I know that $ C_{1} - C_{2} = U_{(n-m)}L U'_{(n-m)} $ and if $ || C_{1} - C_{2}||_F< \epsilon $ then I need to find the upper bound for $KL(F_{2}: F_{1})$.
This was how I proceeded and got stuck and will need a good direction to continue.
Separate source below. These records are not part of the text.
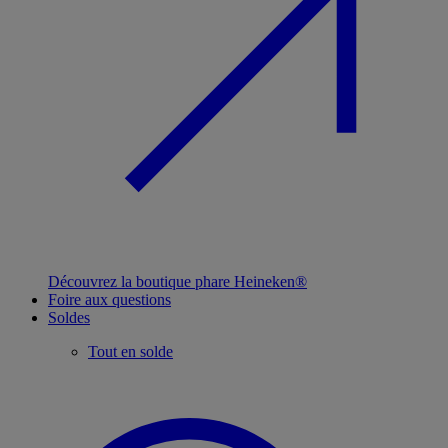
Découvrez la boutique phare Heineken®
Foire aux questions
Soldes
Tout en solde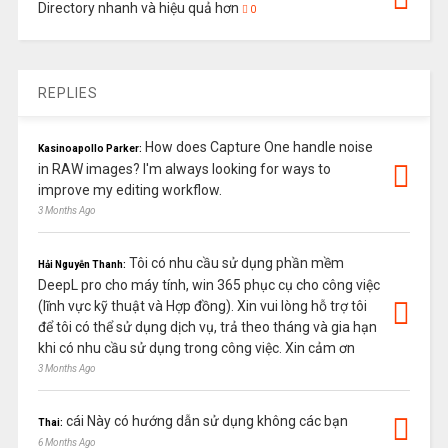
Directory nhanh và hiệu quả hơn
0
REPLIES
How does Capture One handle noise
Kasinoapollo Parker:
in RAW images? I'm always looking for ways to
improve my editing workflow.
3 Months Ago
Tôi có nhu cầu sử dụng phần mềm
Hải Nguyễn Thanh:
DeepL pro cho máy tính, win 365 phục cụ cho công việc
(lĩnh vực kỹ thuật và Hợp đồng). Xin vui lòng hỗ trợ tôi
để tôi có thể sử dụng dịch vụ, trả theo tháng và gia hạn
khi có nhu cầu sử dụng trong công việc. Xin cảm ơn
3 Months Ago
cái Này có hướng dẫn sử dụng không các bạn
Thai:
6 Months Ago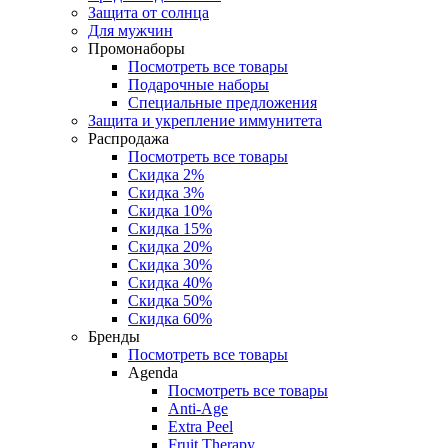
Защита от солнца
Для мужчин
Промонаборы
Посмотреть все товары
Подарочные наборы
Специальные предложения
Защита и укрепление иммунитета
Распродажа
Посмотреть все товары
Скидка 2%
Скидка 3%
Скидка 10%
Скидка 15%
Скидка 20%
Скидка 30%
Скидка 40%
Скидка 50%
Скидка 60%
Бренды
Посмотреть все товары
Agenda
Посмотреть все товары
Anti‑Age
Extra Peel
Fruit Therapy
First consider $ \text{tr}(C_{1}^{-1}C_{2}) - n $ \begin{align*} tr(C_{2}^{-1}C_{1}) - n &= tr(C_{2}^{-1}(C_{1}-C_{2}))\\ &= tr(ED^{-1}E' U_{(n-m)}L U'_{(n-m)})\quad \text{using the property of orthogonality for $E, U $}\\ &= tr(D^{-1}L) \\ &= \sum_{i=1}^{m}\sum_{j=1}^{n} d_i l_j tr(C_{2}^{-1}C_{1}) - n \\ &\leq tr(C_{2}^{-1}(C_{1}-C_{2}))\\ &\leq ||C_2^{-1}||_{max} \sum_{i=1}^{m}\sum_{j=1}^{n} d_i l_j \\ &\leq ||C_2^{-1}||_{max} n^{2}\epsilon\\ &\leq \left(\frac{n}{\sigma}\right)^2 \epsilon \end{align*}
The problem I have is, is the third and fourth line of the equation valid? Once , I know this is correct I will proceed with $ \text{log}{{\text{(det}}(C_{2}^{-1}C_{1}}))$.